Sum of any two prime numbers except the prime number 2 is even.

Question

(a) For every odd natural number, there is a different natural number such that their sum is even.

$$(\forall x): (\neg \text{Even}(x) \rightarrow (\forall y): (y \neq x \rightarrow \text{Even}(x+y)).$$

Alternate Solution: $\forall x (\neg \text{Even}(x) \rightarrow \exists y (y \neq x \land \text{Even}(x+y))$

(b) The sum of any two prime number except the prime number 2 is even.

1. $(\forall x, y):((x \neq 2 \land y \neq 2) \rightarrow ([\text{Prime}(x) \land \text{Prime}(y)) \rightarrow \text{Even}(x+y))).$

2. $(\forall x, y):((\text{Prime}(x) \land \text{Prime}(y) \land \text{Even}(x+y)) \rightarrow (x \neq 2 \land y \neq 2)).$

I am not sure which one of the logical statements is correct for (b), I think it's 2. because the first statement will be vacuously true even if $x$ and $y$ are primes not equal to $2$.

Is my reasoning correct?
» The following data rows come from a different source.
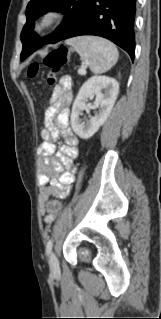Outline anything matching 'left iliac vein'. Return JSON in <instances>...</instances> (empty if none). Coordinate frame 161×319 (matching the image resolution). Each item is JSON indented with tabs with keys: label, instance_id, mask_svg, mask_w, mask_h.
Wrapping results in <instances>:
<instances>
[{
	"label": "left iliac vein",
	"instance_id": "obj_1",
	"mask_svg": "<svg viewBox=\"0 0 161 319\" xmlns=\"http://www.w3.org/2000/svg\"><path fill=\"white\" fill-rule=\"evenodd\" d=\"M49 266L52 273L57 274L60 271L58 259L56 255L52 252L49 256Z\"/></svg>",
	"mask_w": 161,
	"mask_h": 319
}]
</instances>
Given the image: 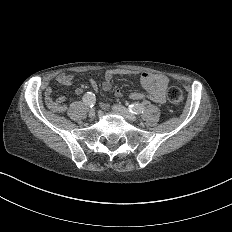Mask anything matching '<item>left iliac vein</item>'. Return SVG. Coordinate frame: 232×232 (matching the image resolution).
<instances>
[{
  "label": "left iliac vein",
  "mask_w": 232,
  "mask_h": 232,
  "mask_svg": "<svg viewBox=\"0 0 232 232\" xmlns=\"http://www.w3.org/2000/svg\"><path fill=\"white\" fill-rule=\"evenodd\" d=\"M112 111L119 113L120 115L124 116L125 118H128L129 121H134L135 120V115L134 114H131L130 111L123 108L122 106H119L117 103H114L112 105Z\"/></svg>",
  "instance_id": "left-iliac-vein-1"
}]
</instances>
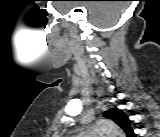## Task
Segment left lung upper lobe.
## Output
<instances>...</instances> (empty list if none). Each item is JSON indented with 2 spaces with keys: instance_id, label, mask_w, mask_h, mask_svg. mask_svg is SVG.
<instances>
[{
  "instance_id": "1",
  "label": "left lung upper lobe",
  "mask_w": 160,
  "mask_h": 137,
  "mask_svg": "<svg viewBox=\"0 0 160 137\" xmlns=\"http://www.w3.org/2000/svg\"><path fill=\"white\" fill-rule=\"evenodd\" d=\"M104 116L112 119L115 123H117L126 132V134L132 131L127 115L121 110L117 108L110 109L104 112Z\"/></svg>"
}]
</instances>
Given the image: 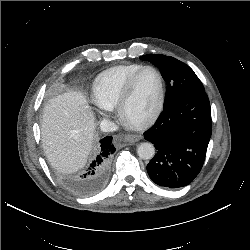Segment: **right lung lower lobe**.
I'll return each instance as SVG.
<instances>
[{
	"label": "right lung lower lobe",
	"instance_id": "obj_1",
	"mask_svg": "<svg viewBox=\"0 0 250 250\" xmlns=\"http://www.w3.org/2000/svg\"><path fill=\"white\" fill-rule=\"evenodd\" d=\"M115 150L111 136L100 140L97 157L76 183V190L80 195L90 196L101 191L107 182L109 160Z\"/></svg>",
	"mask_w": 250,
	"mask_h": 250
}]
</instances>
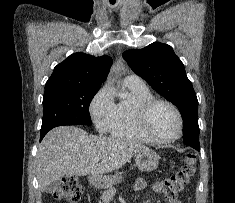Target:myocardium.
<instances>
[{
	"label": "myocardium",
	"instance_id": "1",
	"mask_svg": "<svg viewBox=\"0 0 235 203\" xmlns=\"http://www.w3.org/2000/svg\"><path fill=\"white\" fill-rule=\"evenodd\" d=\"M157 104H165L169 106L175 113L177 120H178V133L175 137L170 139H161L156 137L152 132L150 131L148 127V118L151 110L156 106ZM136 122L138 125V128L140 131L151 141L157 144H170L174 143L177 140H179L182 137L183 129H184V122L183 117L178 109V107L172 103L169 100L161 99V98H151L148 100H145L141 103H139L136 106Z\"/></svg>",
	"mask_w": 235,
	"mask_h": 203
}]
</instances>
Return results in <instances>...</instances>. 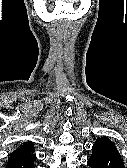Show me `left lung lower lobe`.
Segmentation results:
<instances>
[{
	"mask_svg": "<svg viewBox=\"0 0 127 168\" xmlns=\"http://www.w3.org/2000/svg\"><path fill=\"white\" fill-rule=\"evenodd\" d=\"M87 164L92 168H125L115 144L106 137L96 139Z\"/></svg>",
	"mask_w": 127,
	"mask_h": 168,
	"instance_id": "1",
	"label": "left lung lower lobe"
}]
</instances>
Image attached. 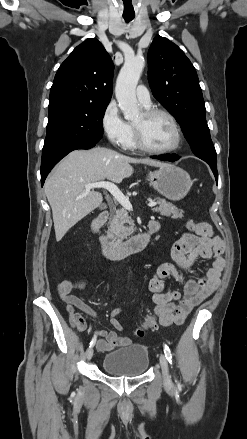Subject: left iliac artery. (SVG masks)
<instances>
[{
	"instance_id": "1",
	"label": "left iliac artery",
	"mask_w": 247,
	"mask_h": 439,
	"mask_svg": "<svg viewBox=\"0 0 247 439\" xmlns=\"http://www.w3.org/2000/svg\"><path fill=\"white\" fill-rule=\"evenodd\" d=\"M163 347L166 359L169 361L170 364H172V354L169 347L166 344H164Z\"/></svg>"
}]
</instances>
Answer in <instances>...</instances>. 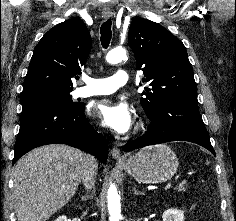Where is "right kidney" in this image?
Masks as SVG:
<instances>
[{"instance_id":"ca27d5eb","label":"right kidney","mask_w":236,"mask_h":221,"mask_svg":"<svg viewBox=\"0 0 236 221\" xmlns=\"http://www.w3.org/2000/svg\"><path fill=\"white\" fill-rule=\"evenodd\" d=\"M55 221H68L66 216H59Z\"/></svg>"}]
</instances>
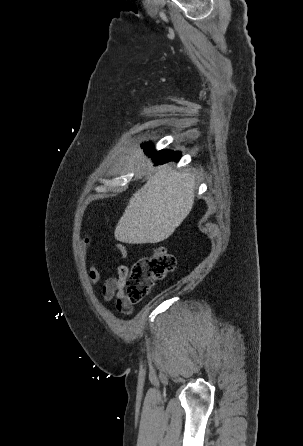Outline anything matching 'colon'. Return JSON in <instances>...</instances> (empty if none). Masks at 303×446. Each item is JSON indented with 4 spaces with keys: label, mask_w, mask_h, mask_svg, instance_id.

Please correct me if I am wrong. Thank you!

Answer 1

For a) consider for example x = 3. Is it true that for all natural y, x+y is even?

For b2) consider x, y = 2. Would then statement be true?

For b1) what happens if x = 7 and y = 2?

UPD: However, all of these maybe just a minute of dumbness from me.

Answer 2

Here is a supplementary answer on $(a)$. This isn't what you originally asked, but there are errors here too.

First, I recap the comments. Your original solution was $$ \forall x(\neg E(x)\rightarrow \forall y (y\neq x\rightarrow E(x+y))) $$ (I'm using $E$ for the Even predicate).

So right away one can tell this is probably wrong because the quantifier on $y$ doesn't match up. The original sentence says there is a different natural number, while the formula has $\forall y$.

However, there is more to fixing this than simply changing $\forall$ to $\exists$, because these two quantifiers act differently when attached to implications. Consider the following two statements:

1. $x+y$ is even for every $y$ different from $x$.
2. $x+y$ is even for some $y$ different from $x$.

The first attempt expresses option 1 with the clause "$\forall y(y\neq x\rightarrow E(x+y)$" or, in other words, "for all $y$, if $y\neq x$ then $x+y$ is even". So this accurately describes (1). But, of course, you don't want (1), you want (2). So what happens if I just change $\forall$ to $\exists$? I get:

$$ \exists y (y\neq x\rightarrow E(x+y)) $$

So does this accurately express (2)? Translating directly, I get "there is a $y$ such that if $y\neq x$ then $x+y$ is even". This does not have the same meaning as "$x+y$ is even for some $y\neq x$". So one needs to think about how to accurately express "there is a $y$ different from $x$ such that $x+y$ is even".